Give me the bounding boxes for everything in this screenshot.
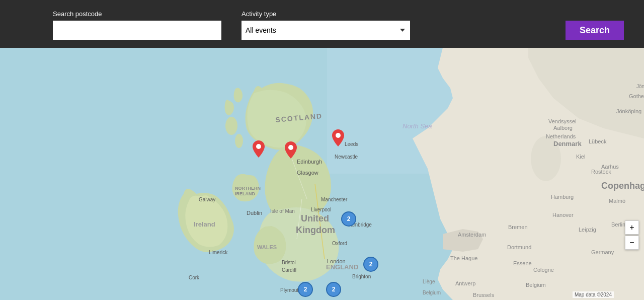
svg-text:The Hague: The Hague	[450, 255, 477, 261]
svg-text:Dortmund: Dortmund	[507, 244, 531, 250]
cluster-london[interactable]: 2	[363, 257, 378, 272]
cluster-south2[interactable]: 2	[326, 282, 341, 297]
svg-text:Jönköping: Jönköping	[636, 84, 644, 89]
pin-newcastle[interactable]	[332, 129, 344, 148]
cluster-london-count: 2	[369, 261, 373, 268]
svg-point-62	[275, 199, 289, 208]
svg-text:Limerick: Limerick	[209, 250, 228, 255]
map-svg: SCOTLAND NORTHERN IRELAND United Kingdom…	[0, 48, 644, 300]
zoom-out-button[interactable]: −	[625, 236, 639, 250]
header-bar: Search postcode Activity type All events…	[0, 0, 644, 48]
svg-text:Isle of Man: Isle of Man	[270, 208, 295, 214]
svg-text:Oxford: Oxford	[332, 241, 347, 246]
svg-text:IRELAND: IRELAND	[235, 191, 255, 196]
map-container[interactable]: SCOTLAND NORTHERN IRELAND United Kingdom…	[0, 48, 644, 300]
svg-text:Brussels: Brussels	[473, 292, 495, 298]
svg-text:North Sea: North Sea	[403, 122, 432, 130]
svg-text:Liège: Liège	[423, 279, 435, 284]
svg-text:Kiel: Kiel	[576, 154, 585, 160]
activity-select[interactable]: All events Workshop Conference Meetup Ex…	[242, 21, 410, 40]
svg-text:Leipzig: Leipzig	[579, 227, 596, 233]
svg-text:Edinburgh: Edinburgh	[297, 159, 322, 165]
svg-text:WALES: WALES	[257, 244, 277, 250]
svg-text:Belgium: Belgium	[526, 282, 546, 288]
svg-text:Manchester: Manchester	[321, 197, 348, 202]
svg-text:Germany: Germany	[591, 249, 614, 255]
cluster-south1[interactable]: 2	[298, 282, 313, 297]
svg-text:NORTHERN: NORTHERN	[235, 186, 261, 191]
svg-text:Essene: Essene	[513, 260, 532, 266]
svg-text:Cardiff: Cardiff	[282, 267, 296, 273]
svg-text:Bremen: Bremen	[508, 224, 528, 230]
cluster-midlands-count: 2	[347, 215, 351, 222]
svg-text:Hamburg: Hamburg	[551, 194, 574, 200]
svg-text:Jönköping: Jönköping	[616, 108, 641, 114]
postcode-label: Search postcode	[53, 10, 221, 18]
map-attribution: Map data ©2024	[573, 291, 614, 298]
cluster-south1-count: 2	[304, 286, 307, 293]
svg-text:Cologne: Cologne	[533, 267, 554, 273]
svg-text:Rostock: Rostock	[591, 169, 611, 175]
svg-text:London: London	[327, 258, 346, 264]
svg-text:Netherlands: Netherlands	[546, 133, 576, 139]
svg-point-66	[288, 145, 293, 150]
search-button[interactable]: Search	[566, 21, 624, 40]
postcode-field-group: Search postcode	[53, 10, 221, 40]
svg-text:Galway: Galway	[199, 197, 215, 202]
svg-point-67	[336, 133, 341, 138]
pin-edinburgh[interactable]	[285, 141, 297, 161]
cluster-south2-count: 2	[332, 286, 336, 293]
svg-point-68	[256, 144, 261, 149]
cluster-midlands[interactable]: 2	[341, 211, 356, 227]
svg-text:Lübeck: Lübeck	[589, 138, 607, 144]
svg-text:Belgium: Belgium	[423, 290, 441, 295]
zoom-in-button[interactable]: +	[625, 220, 639, 235]
svg-text:Hanover: Hanover	[552, 212, 574, 218]
svg-text:Leeds: Leeds	[345, 141, 358, 147]
svg-text:Liverpool: Liverpool	[311, 207, 332, 212]
postcode-input[interactable]	[53, 21, 221, 40]
svg-text:Denmark: Denmark	[553, 140, 582, 147]
svg-point-4	[235, 134, 243, 148]
svg-text:Vendsyssel: Vendsyssel	[548, 118, 577, 124]
pin-belfast[interactable]	[253, 140, 265, 160]
svg-text:Aalborg: Aalborg	[553, 125, 573, 131]
svg-text:Gothenburg: Gothenburg	[629, 93, 644, 99]
svg-text:Cork: Cork	[189, 275, 200, 280]
svg-text:Newcastle: Newcastle	[335, 154, 358, 160]
svg-text:United: United	[301, 213, 329, 223]
svg-text:Bristol: Bristol	[282, 260, 296, 265]
svg-text:Glasgow: Glasgow	[297, 170, 318, 176]
svg-text:Malmö: Malmö	[609, 198, 625, 204]
svg-text:Copenhagen: Copenhagen	[601, 181, 644, 191]
svg-text:Amsterdam: Amsterdam	[458, 232, 486, 238]
svg-point-3	[225, 117, 237, 135]
svg-text:Ireland: Ireland	[194, 220, 215, 228]
svg-text:Antwerp: Antwerp	[455, 280, 475, 286]
svg-text:Kingdom: Kingdom	[296, 225, 335, 235]
svg-text:Brighton: Brighton	[352, 274, 371, 279]
activity-field-group: Activity type All events Workshop Confer…	[242, 10, 410, 40]
activity-label: Activity type	[242, 10, 410, 18]
svg-text:ENGLAND: ENGLAND	[326, 263, 358, 271]
map-zoom-controls: + −	[625, 220, 639, 250]
svg-text:Dublin: Dublin	[247, 210, 262, 216]
svg-text:Berlin: Berlin	[611, 221, 625, 228]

--------------------------------------------------

TASK TO CARRY OUT
The listing above should be returned word for word, with pictures omitted.

ANSWER SECTION
Give me the bounding boxes for everything in this screenshot.
svg-text:The Hague: The Hague	[450, 255, 477, 261]
svg-text:Dortmund: Dortmund	[507, 244, 531, 250]
cluster-london[interactable]: 2	[363, 257, 378, 272]
cluster-south2[interactable]: 2	[326, 282, 341, 297]
svg-text:Jönköping: Jönköping	[636, 84, 644, 89]
pin-newcastle[interactable]	[332, 129, 344, 148]
cluster-london-count: 2	[369, 261, 373, 268]
svg-point-62	[275, 199, 289, 208]
svg-text:Limerick: Limerick	[209, 250, 228, 255]
map-svg: SCOTLAND NORTHERN IRELAND United Kingdom…	[0, 48, 644, 300]
zoom-out-button[interactable]: −	[625, 236, 639, 250]
header-bar: Search postcode Activity type All events…	[0, 0, 644, 48]
svg-text:Isle of Man: Isle of Man	[270, 208, 295, 214]
svg-text:Oxford: Oxford	[332, 241, 347, 246]
svg-text:IRELAND: IRELAND	[235, 191, 255, 196]
map-container[interactable]: SCOTLAND NORTHERN IRELAND United Kingdom…	[0, 48, 644, 300]
svg-text:Brussels: Brussels	[473, 292, 495, 298]
svg-text:North Sea: North Sea	[403, 122, 432, 130]
svg-text:Liège: Liège	[423, 279, 435, 284]
svg-text:Kiel: Kiel	[576, 154, 585, 160]
activity-select[interactable]: All events Workshop Conference Meetup Ex…	[242, 21, 410, 40]
svg-text:Leipzig: Leipzig	[579, 227, 596, 233]
svg-text:Edinburgh: Edinburgh	[297, 159, 322, 165]
svg-text:WALES: WALES	[257, 244, 277, 250]
svg-text:Belgium: Belgium	[526, 282, 546, 288]
svg-text:Manchester: Manchester	[321, 197, 348, 202]
svg-text:Germany: Germany	[591, 249, 614, 255]
cluster-south1[interactable]: 2	[298, 282, 313, 297]
svg-text:NORTHERN: NORTHERN	[235, 186, 261, 191]
svg-text:Essene: Essene	[513, 260, 532, 266]
svg-text:Cardiff: Cardiff	[282, 267, 296, 273]
svg-text:Bremen: Bremen	[508, 224, 528, 230]
cluster-midlands-count: 2	[347, 215, 351, 222]
svg-text:Hamburg: Hamburg	[551, 194, 574, 200]
svg-text:Jönköping: Jönköping	[616, 108, 641, 114]
postcode-label: Search postcode	[53, 10, 221, 18]
map-attribution: Map data ©2024	[573, 291, 614, 298]
cluster-south1-count: 2	[304, 286, 307, 293]
svg-text:Cologne: Cologne	[533, 267, 554, 273]
svg-text:Rostock: Rostock	[591, 169, 611, 175]
svg-text:London: London	[327, 258, 346, 264]
svg-text:Netherlands: Netherlands	[546, 133, 576, 139]
svg-point-66	[288, 145, 293, 150]
search-button[interactable]: Search	[566, 21, 624, 40]
postcode-field-group: Search postcode	[53, 10, 221, 40]
svg-text:Galway: Galway	[199, 197, 215, 202]
svg-point-67	[336, 133, 341, 138]
pin-edinburgh[interactable]	[285, 141, 297, 161]
cluster-south2-count: 2	[332, 286, 336, 293]
svg-point-68	[256, 144, 261, 149]
cluster-midlands[interactable]: 2	[341, 211, 356, 227]
svg-text:Lübeck: Lübeck	[589, 138, 607, 144]
svg-text:Belgium: Belgium	[423, 290, 441, 295]
zoom-in-button[interactable]: +	[625, 220, 639, 235]
svg-text:Hanover: Hanover	[552, 212, 574, 218]
svg-text:Leeds: Leeds	[345, 141, 358, 147]
svg-text:Liverpool: Liverpool	[311, 207, 332, 212]
postcode-input[interactable]	[53, 21, 221, 40]
svg-text:Denmark: Denmark	[553, 140, 582, 147]
svg-point-4	[235, 134, 243, 148]
svg-text:Vendsyssel: Vendsyssel	[548, 118, 577, 124]
pin-belfast[interactable]	[253, 140, 265, 160]
svg-text:Aalborg: Aalborg	[553, 125, 573, 131]
svg-text:Gothenburg: Gothenburg	[629, 93, 644, 99]
svg-text:Cork: Cork	[189, 275, 200, 280]
svg-text:Newcastle: Newcastle	[335, 154, 358, 160]
svg-text:United: United	[301, 213, 329, 223]
svg-text:Bristol: Bristol	[282, 260, 296, 265]
svg-text:Glasgow: Glasgow	[297, 170, 318, 176]
svg-text:Malmö: Malmö	[609, 198, 625, 204]
svg-text:Copenhagen: Copenhagen	[601, 181, 644, 191]
svg-text:Amsterdam: Amsterdam	[458, 232, 486, 238]
svg-point-3	[225, 117, 237, 135]
svg-text:Ireland: Ireland	[194, 220, 215, 228]
svg-text:Antwerp: Antwerp	[455, 280, 475, 286]
svg-text:Kingdom: Kingdom	[296, 225, 335, 235]
svg-text:Brighton: Brighton	[352, 274, 371, 279]
activity-field-group: Activity type All events Workshop Confer…	[242, 10, 410, 40]
activity-label: Activity type	[242, 10, 410, 18]
svg-text:ENGLAND: ENGLAND	[326, 263, 358, 271]
map-zoom-controls: + −	[625, 220, 639, 250]
svg-text:Dublin: Dublin	[247, 210, 262, 216]
svg-text:Berlin: Berlin	[611, 221, 625, 228]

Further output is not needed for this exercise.